Scan the records below and say how many lines include the word "Temana", giving no other text.
───── SOURCE RECORDS
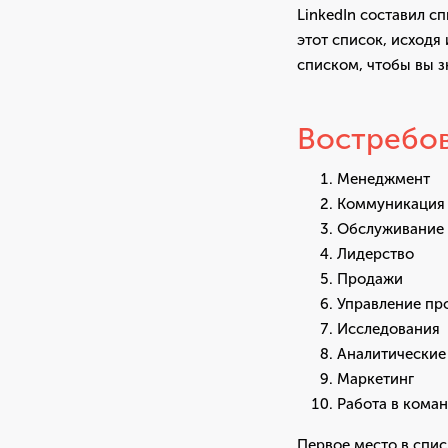
LinkedIn составил с
этот список, исходя
списком, чтобы вы зн
Востребова
Менеджмент
Коммуникация
Обслуживание 
Лидерство
Продажи
Управление пр
Исследования
Аналитические
Маркетинг
Работа в кома
Первое место в спи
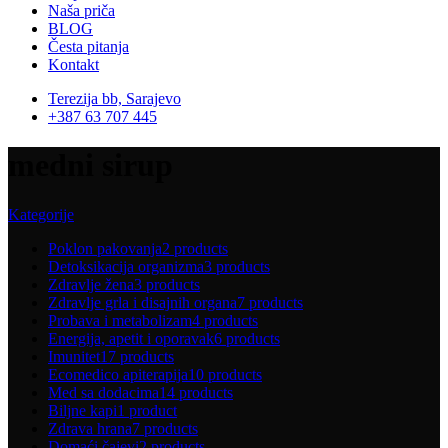
Naša priča
BLOG
Česta pitanja
Kontakt
Terezija bb, Sarajevo
+387 63 707 445
medni sirup
Kategorije
Poklon pakovanja
2 products
Detoksikacija organizma
3 products
Zdravlje žena
3 products
Zdravlje grla i disajnih organa
7 products
Probava i metabolizam
4 products
Energija, apetit i oporavak
6 products
Imunitet
17 products
Ecomedico apiterapija
10 products
Med sa dodacima
14 products
Biljne kapi
1 product
Zdrava hrana
7 products
Domaći čajevi
2 products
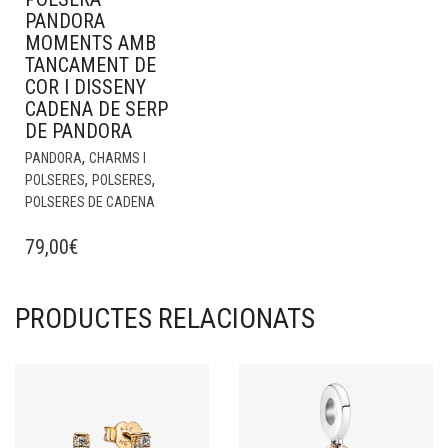
PANDORA
MOMENTS AMB
TANCAMENT DE
COR I DISSENY
CADENA DE SERP
DE PANDORA
,
PANDORA
CHARMS I
,
,
POLSERES
POLSERES
POLSERES DE CADENA
79,00
€
PRODUCTES RELACIONATS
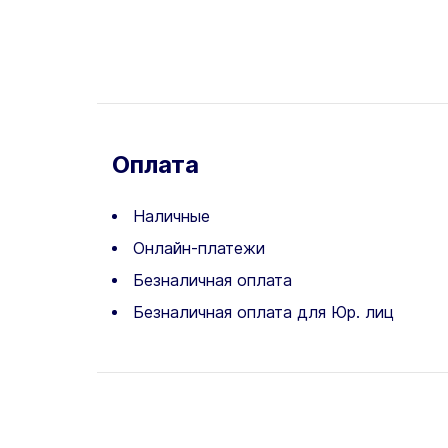
Оплата
Наличные
Онлайн-платежи
Безналичная оплата
Безналичная оплата для Юр. лиц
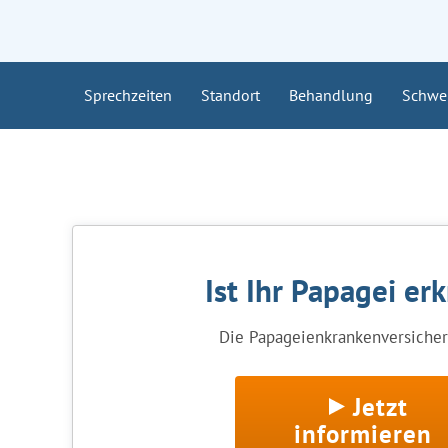
Sprechzeiten
Standort
Behandlung
Schwe
Ist Ihr Papagei er
Die Papageienkrankenversicheru
Jetzt
informieren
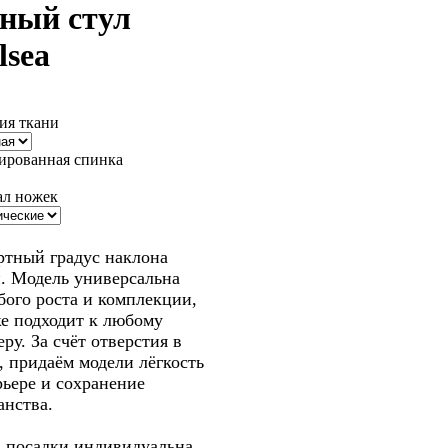
ный стул
lsea
ия ткани
ированная спинка
ал ножек
ть заказ
тный градус наклона
. Модель универсальна
бого роста и комплекции,
же подходит к любому
ру. За счёт отверстия в
, придаём модели лёгкость
рьере и сохранение
анства.
 посадки индивидуальна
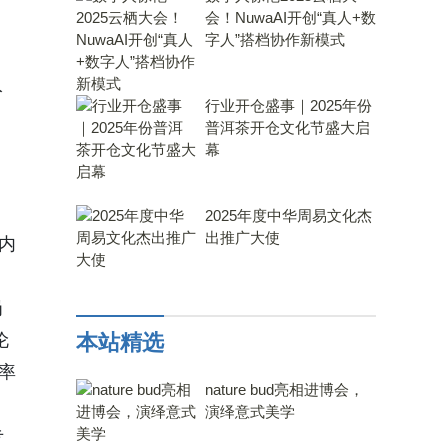
会！NuwaAI开创“真人+数
字人”搭档协作新模式
入
行业开仓盛事｜2025年份
普洱茶开仓文化节盛大启
幕
2025年度中华周易文化杰
出推广大使
，内
岗
伦
本站精选
率
nature bud亮相进博会，
演绎意式美学
专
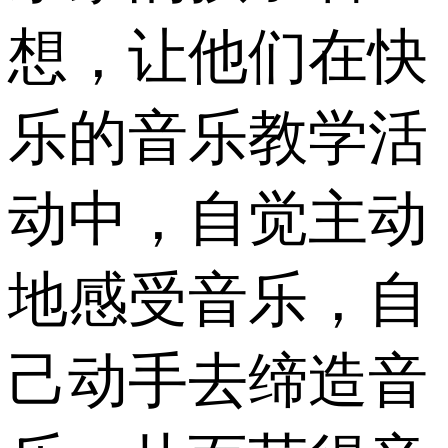
想，让他们在快
乐的音乐教学活
动中，自觉主动
地感受音乐，自
己动手去缔造音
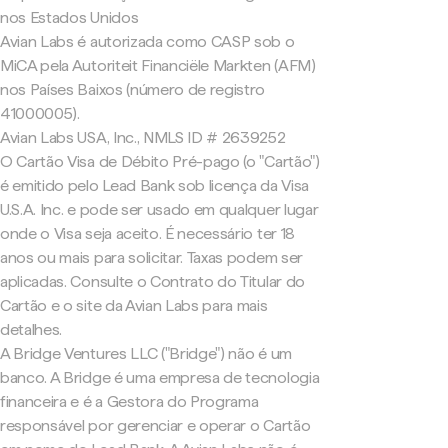
nos Estados Unidos
Avian Labs é autorizada como CASP sob o
MiCA pela Autoriteit Financiële Markten (AFM)
nos Países Baixos (número de registro
41000005).
Avian Labs USA, Inc., NMLS ID # 2639252
O Cartão Visa de Débito Pré-pago (o "Cartão")
é emitido pelo Lead Bank sob licença da Visa
U.S.A. Inc. e pode ser usado em qualquer lugar
onde o Visa seja aceito. É necessário ter 18
anos ou mais para solicitar. Taxas podem ser
aplicadas. Consulte o Contrato do Titular do
Cartão e o site da Avian Labs para mais
detalhes.
A Bridge Ventures LLC ("Bridge") não é um
banco. A Bridge é uma empresa de tecnologia
financeira e é a Gestora do Programa
responsável por gerenciar e operar o Cartão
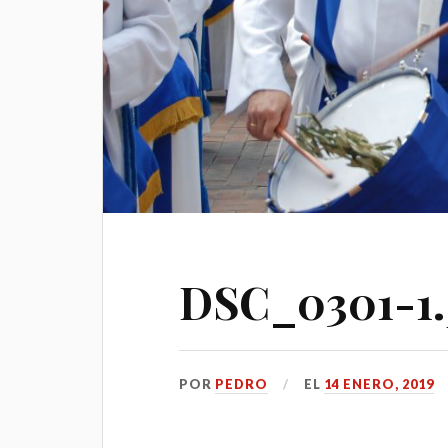
DSC_0301-1.
POR
PEDRO
EL
14 ENERO, 2019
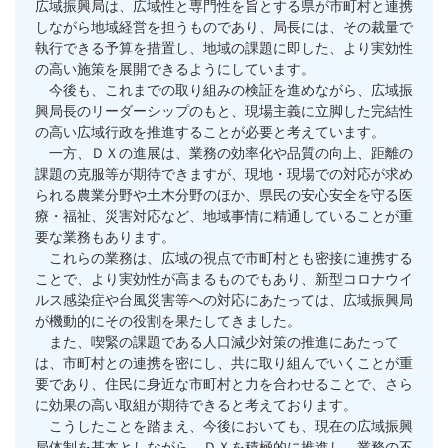
広域振興局は、広域性と専門性を旨とする県が市町村と連携
しながら地域経営を担うものであり、局長には、その裁量で
執行できる予算を措置し、地域の課題に即した、より実効性
の高い施策を展開できるようにしています。
今後も、これまでの取り組みの検証を進めながら、広域振
興局長のリーダーシップのもと、現場主義に立脚した完結性
の高い広域行政を推進することが必要と考えています。
一方、ＤＸの進展は、業務の効率化や品質の向上、距離の
課題の克服等が期待できますが、現地・現場での対応が求め
られる農業分野や土木分野のほか、県民の安心安全を守る医
療・福祉、災害対応など、地域事情に精通していることが重
要な業務もあります。
これらの業務は、広域の視点で市町村とも密接に連携する
ことで、より実効性が高まるものでもあり、新型コロナウイ
ルス感染症や台風災害等への対応にあたっては、広域振興局
が機動的にその役割を果たしてきました。
また、喫緊の課題である人口減少対策の推進にあたって
は、市町村との連携を密にし、共に取り組んでいくことが重
要であり、住民に身近な市町村と力を合わせることで、さら
に効果の高い取組が期待できると考えております。
こうしたことを踏まえ、今後においても、現在の広域振興
局体制を基本としながら、ＤＸを積極的に推進し、業務の不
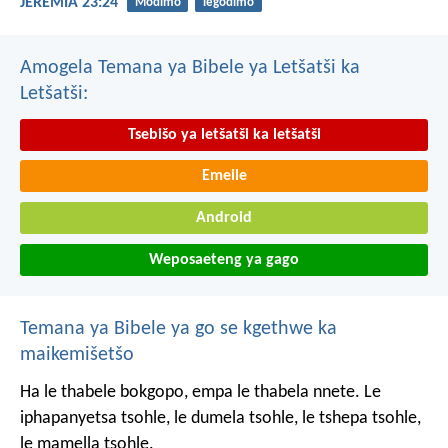
JEREMIA 23:24
Modimo
legodimo
Amogela Temana ya Bibele ya Letšatši ka
Letšatši:
Tsebišo ya letšatši ka letšatši
Emeile
Android
Weposaeteng ya gago
Temana ya Bibele ya go se kgethwe ka
maikemišetšo
Ha le thabele bokgopo, empa le thabela nnete. Le
iphapanyetsa tsohle, le dumela tsohle, le tshepa tsohle,
le mamella tsohle.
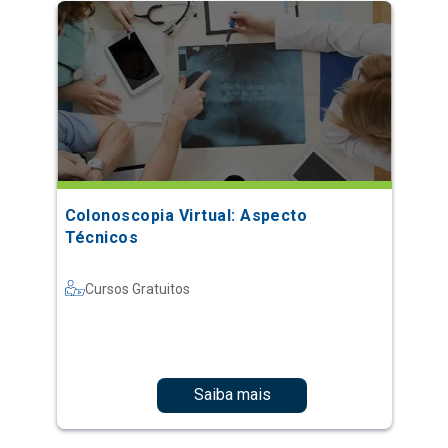
Colonoscopia Virtual: Aspecto
Técnicos
Cursos Gratuitos
Saiba mais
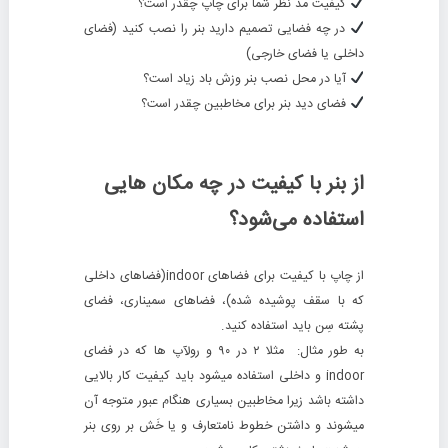
کیفیت مد نظر شما برای چاپ چقدر است؟
در چه فضایی تصمیم دارید بنر را نصب کنید (فضای
داخلی یا فضای خارجی)
آیا در محل نصب بنر وزش باد زیاد است؟
فضای دید بنر برای مخاطبین چقدر است؟
از بنر با کیفیت در چه مکان هایی
استفاده می‌شود؟
از چاپ با کیفیت برای فضاهای indoor(فضاهای داخلی
که با سقف پوشیده شده)، فضاهای سمیناری، فضای
پشته سِن باید استفاده کنید.
به طور مثال: مثلا ۲ در ۹۰ و رولآپ ها که در فضای
indoor و داخلی استفاده میشود باید کیفیت کار بالایی
داشته باشد زیرا مخاطبین بسیاری هنگام عبور متوجه آن
میشوند و داشتن خطوط نامتعارف و یا خَش بر روی بنر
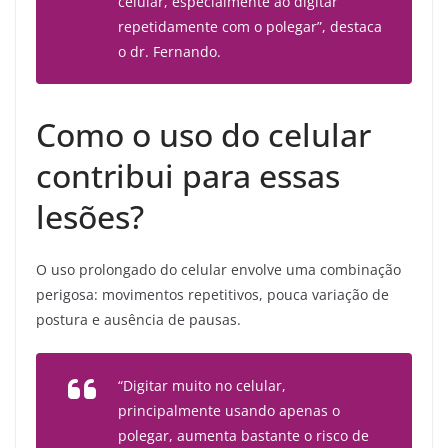
celular, especialmente ao digitar
repetidamente com o polegar”, destaca
o dr. Fernando.
Como o uso do celular
contribui para essas
lesões?
O uso prolongado do celular envolve uma combinação
perigosa: movimentos repetitivos, pouca variação de
postura e ausência de pausas.
“Digitar muito no celular,
principalmente usando apenas o
polegar, aumenta bastante o risco de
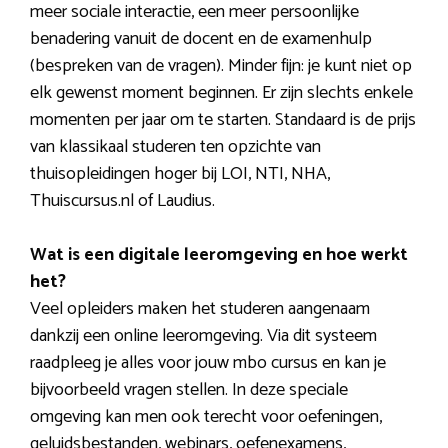
meer sociale interactie, een meer persoonlijke
benadering vanuit de docent en de examenhulp
(bespreken van de vragen). Minder fijn: je kunt niet op
elk gewenst moment beginnen. Er zijn slechts enkele
momenten per jaar om te starten. Standaard is de prijs
van klassikaal studeren ten opzichte van
thuisopleidingen hoger bij LOI, NTI, NHA,
Thuiscursus.nl of Laudius.
Wat is een digitale leeromgeving en hoe werkt
het?
Veel opleiders maken het studeren aangenaam
dankzij een online leeromgeving. Via dit systeem
raadpleeg je alles voor jouw mbo cursus en kan je
bijvoorbeeld vragen stellen. In deze speciale
omgeving kan men ook terecht voor oefeningen,
geluidsbestanden, webinars, oefenexamens,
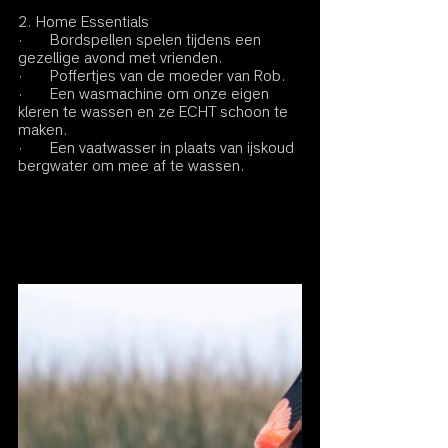
2. Home Essentials
·       Bordspellen spelen tijdens een 
gezellige avond met vrienden.
·       Poffertjes van de moeder van Rob.
·       Een wasmachine om onze eigen 
kleren te wassen en ze ECHT schoon te 
maken.
·       Een vaatwasser in plaats van ijskoud 
bergwater om mee af te wassen.   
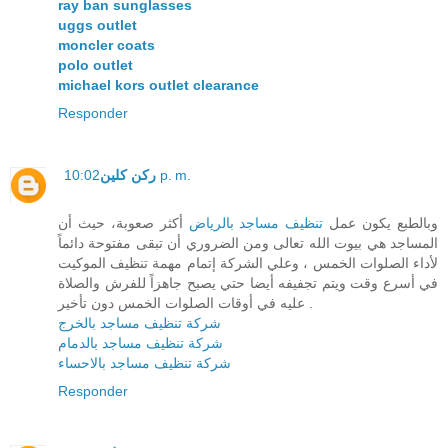
ray ban sunglasses
uggs outlet
moncler coats
polo outlet
michael kors outlet clearance
Responder
ركن كلين
10:02 p. m.
وبالطبع يكون عمل
تنظيف مساجد بالرياض
أكثر صعوبة، حيث أن
المساجد هي بيوت الله تعالى ومن الضروري أن تبقى مفتوحة دائماً
لأداء الصلوات الخمس ، وعلي الشركة إتمام مهمة تنظيف الموكيت
في أسرع وقت ويتم تجفيفه أيضا حتي يصبح جاهزاً للفرش والصلاة
عليه في أوقات الصلوات الخمس دون تأخير .
شركة تنظيف مساجد بالخرج
شركة تنظيف مساجد بالدمام
شركة تنظيف مساجد بالاحساء
Responder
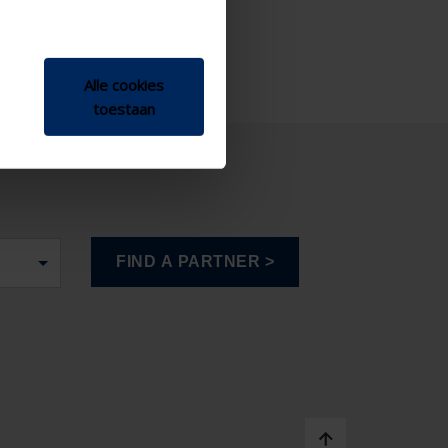
Alle cookies
toestaan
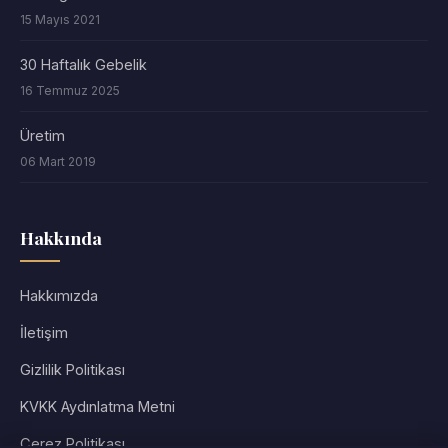
15 Mayıs 2021
30 Haftalık Gebelik
16 Temmuz 2025
Üretim
06 Mart 2019
Hakkında
Hakkımızda
İletişim
Gizlilik Politikası
KVKK Aydınlatma Metni
Çerez Politikası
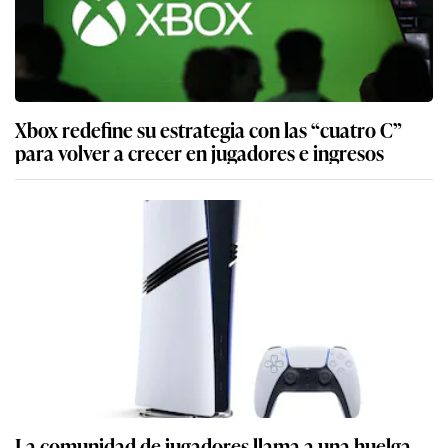
Xbox redefine su estrategia con las “cuatro C”
para volver a crecer en jugadores e ingresos
La comunidad de jugadores llama a una huelga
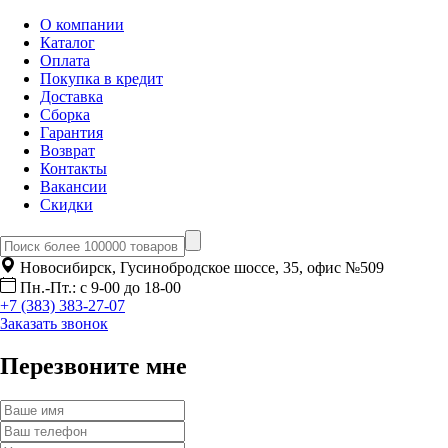
О компании
Каталог
Оплата
Покупка в кредит
Доставка
Сборка
Гарантия
Возврат
Контакты
Вакансии
Скидки
Новосибирск, Гусинобродское шоссе, 35, офис №509
Пн.-Пт.: с 9-00 до 18-00
+7 (383) 383-27-07
Заказать звонок
Перезвоните мне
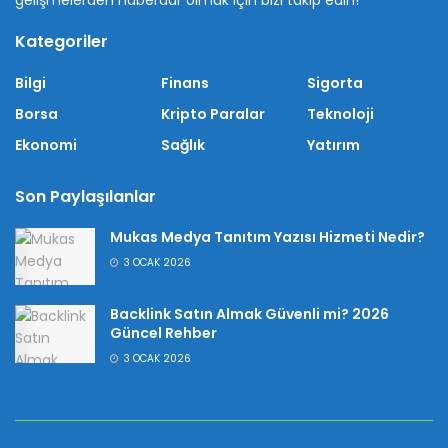
gelişmelerden haberdar olmak için bizi takip edin!
Kategoriler
Bilgi
Finans
Sigorta
Borsa
Kripto Paralar
Teknoloji
Ekonomi
Sağlık
Yatırım
Son Paylaşılanlar
Mukas Medya Tanıtım Yazısı Hizmeti Nedir?
3 OCAK 2026
Backlink Satın Almak Güvenli mi? 2026
Güncel Rehber
3 OCAK 2026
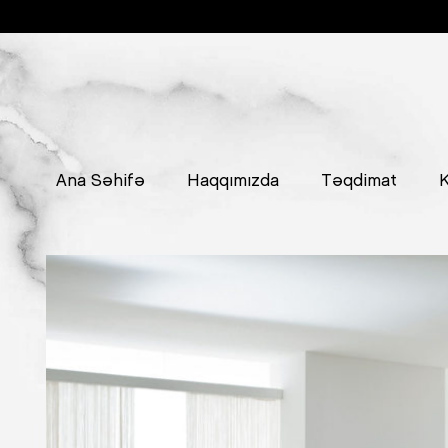
Ana Səhifə
Haqqımızda
Təqdimat
K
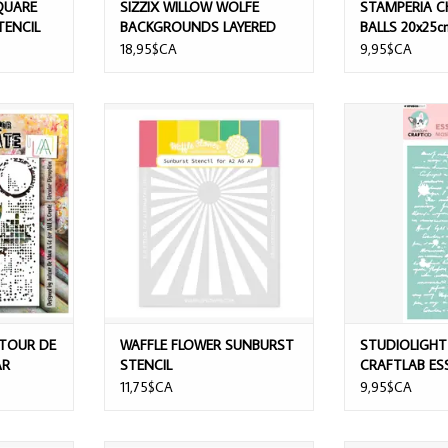
QUARE
SIZZIX WILLOW WOLFE
STAMPERIA C
ENCIL
BACKGROUNDS LAYERED
BALLS 20x25c
STENCIL SET 4/PK
18,95$CA
9,95$CA
UR DE MWA
WAFFLE FLOWER SUNBURST
STUDIOLIGHT CR
UPTION 6X6
STENCIL
ESSENTIALS SCRI
AJOUTER AU PANIER
AJOUTER 
UTOUR DE
WAFFLE FLOWER SUNBURST
STUDIOLIGHT
AR
STENCIL
CRAFTLAB ES
TENCIL
SCRIPT MASK
11,75$CA
9,95$CA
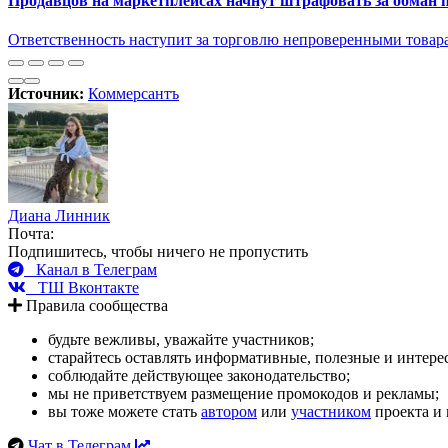
Продавцов на маркетплейсах начнут штрафовать за обман 
Ответственность наступит за торговлю непроверенными товар
Источник:
Коммерсантъ
Диана Линник
Почта:
Подпишитесь, чтобы ничего не пропустить
Канал в Телеграм
ТШ Вконтакте
Правила сообщества
будьте вежливы, уважайте участников;
старайтесь оставлять информативные, полезные и интер
соблюдайте действующее законодательство;
мы не приветствуем размещение промокодов и рекламы;
вы тоже можете стать
автором
или
участником
проекта и 
Чат в Телеграм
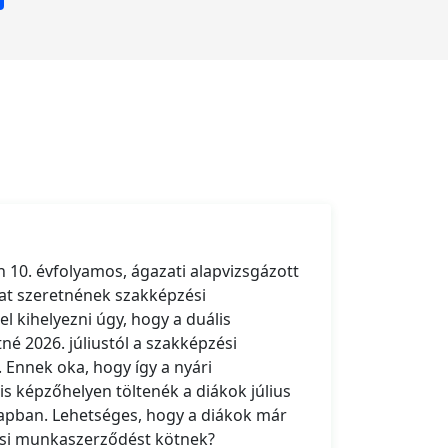
n 10. évfolyamos, ágazati alapvizsgázott
at szeretnének szakképzési
 kihelyezni úgy, hogy a duális
é 2026. júliustól a szakképzési
Ennek oka, hogy így a nyári
is képzőhelyen töltenék a diákok július
apban. Lehetséges, hogy a diákok már
ési munkaszerződést kötnek?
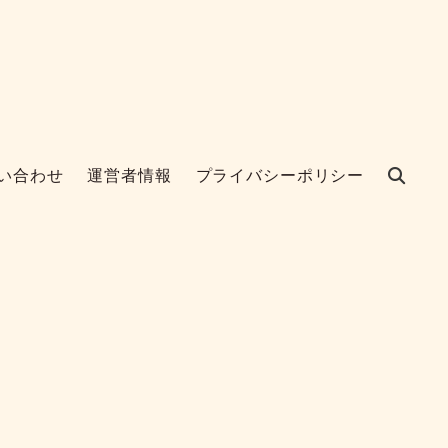
い合わせ
運営者情報
プライバシーポリシー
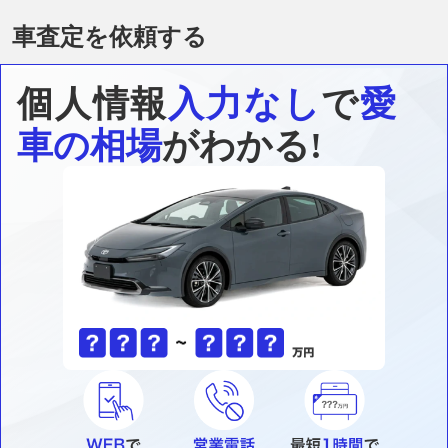
車査定を依頼する
個人情報
入力なし
で
愛
車の相場
がわかる!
──────────
RESULT FOR THIS TASK → 2